INPUT MATERIAL START

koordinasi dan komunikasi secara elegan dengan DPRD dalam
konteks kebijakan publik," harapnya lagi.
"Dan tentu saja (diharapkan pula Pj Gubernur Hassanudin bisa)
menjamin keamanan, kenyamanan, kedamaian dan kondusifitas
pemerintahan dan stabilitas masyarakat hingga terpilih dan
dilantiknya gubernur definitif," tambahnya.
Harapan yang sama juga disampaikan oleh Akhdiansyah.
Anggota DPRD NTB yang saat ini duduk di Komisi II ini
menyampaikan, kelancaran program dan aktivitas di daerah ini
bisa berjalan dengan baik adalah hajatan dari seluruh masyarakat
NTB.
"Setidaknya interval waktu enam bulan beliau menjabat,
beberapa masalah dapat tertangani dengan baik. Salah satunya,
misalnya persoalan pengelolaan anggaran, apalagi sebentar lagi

INPUT MATERIAL END

#### WHAT IS REQUIRED
Using the data above, reproduce exactly the lines between those holding "Gubernur Hassanudin bisa)" and "beberapa masalah dapat", inclusive, and no others.

#### EXERCISE SOLUTION
"Dan tentu saja (diharapkan pula Pj Gubernur Hassanudin bisa)
menjamin keamanan, kenyamanan, kedamaian dan kondusifitas
pemerintahan dan stabilitas masyarakat hingga terpilih dan
dilantiknya gubernur definitif," tambahnya.
Harapan yang sama juga disampaikan oleh Akhdiansyah.
Anggota DPRD NTB yang saat ini duduk di Komisi II ini
menyampaikan, kelancaran program dan aktivitas di daerah ini
bisa berjalan dengan baik adalah hajatan dari seluruh masyarakat
NTB.
"Setidaknya interval waktu enam bulan beliau menjabat,
beberapa masalah dapat tertangani dengan baik. Salah satunya,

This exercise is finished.